Pancreatic cancer is characterized by its desmoplastic tumor microenvironment and the infiltration of immunosuppressive cells. It is a devastating disease where most patients are diagnosed at a late stage and the treatment options are few. The development of new treatments is surly needed. One treatment option explored is the use of immunotherapy with the intent to activate the immune system and change the balance from pro-tumor to anti-tumor. This thesis presents the idea of using oncolytic adenoviruses called LOAd-viruses that are armed with immunostimulatory- and microenvironment-modulating transgenes. For effective treatment of pancreatic cancer, the virus needs to be able to be given in addition to standard therapy, the chemotherapy gemcitabine. In paper I, the immunomodulatory effect of gemcitabine was evaluated in blood from pancreatic cancer patients receiving their first 28-day cycle of treatment with infusions day 1, 8 and 15 followed by a resting period. Gemcitabine reduced the level of immunosup-pressive cells and molecules but the effect did not last throughout the resting period. On the other hand, gemcitabine did not affect the level or proliferative function of effector T cells indicating that gemcitabine could be combined with immunotherapy.

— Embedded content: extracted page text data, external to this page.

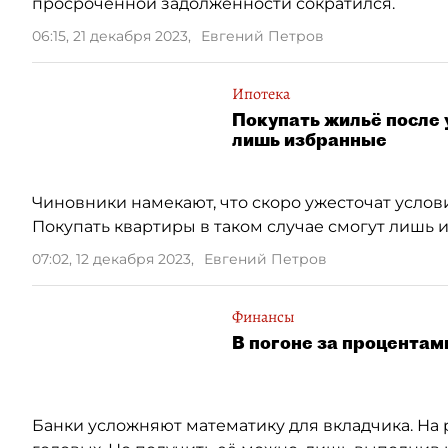
просроченной задолженности сократился.
06:15, 21 декабря 2023
,
Евгений Петров
Ипотека
Покупать жильё после 
лишь избранные
Чиновники намекают, что скоро ужесточат усло
Покупать квартиры в таком случае смогут лишь 
07:02, 12 декабря 2023
,
Евгений Петров
Финансы
В погоне за процентам
Банки усложняют математику для вкладчика. На 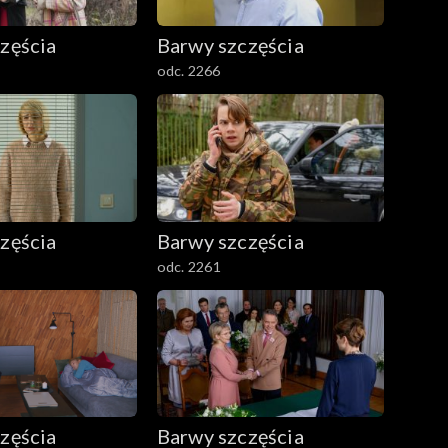
zęścia
Barwy szczęścia
odc. 2266
zęścia
Barwy szczęścia
odc. 2261
zęścia
Barwy szczęścia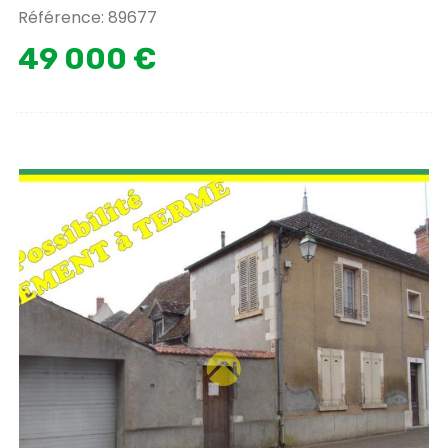
Référence: 89677
49 000 €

The LOAd700 virus expresses a novel membrane-bound trimerized form of CD40L (TMZ-CD40L). In paper II, LOAd700 showed to be oncolytic in pancreatic cancer cell lines as well as being immunostimulatory as shown by its capacity to activate dendritic cells (DCs), myeloid cells, endothelium, and to promote expansion of antigen-specific T cells. In paper III, LOAd703 armed with both 4-1BBL and TMZ-CD40L was evaluated. LOAd703 gave a more profound effect than LOAd700 on activation of DCs and the virus was also capable of reducing factors in stellate cells connected to the desmo-plastic and immunosuppressive microenvironment. In paper IV, LOAd713 armed with TMZ-CD40L in combination with a single-chain variable fragment against IL-6R was evaluated. The virus could kill pancreatic cancer cells lines through oncolysis and could also reduce factors involved in desmoplasia in stellate cells. Most interestingly, LOAd713 could reduce the up-regulation of PD-1/PD-L1 in DCs after CD40 activation. Taken together, LOAd703 and LOAd713 seem to have interesting features with their combination of immunostimulation and microenvironment modulation. At present, LOAd703 is evaluated in a clinical trial for pancreatic cancer (NCT02705196).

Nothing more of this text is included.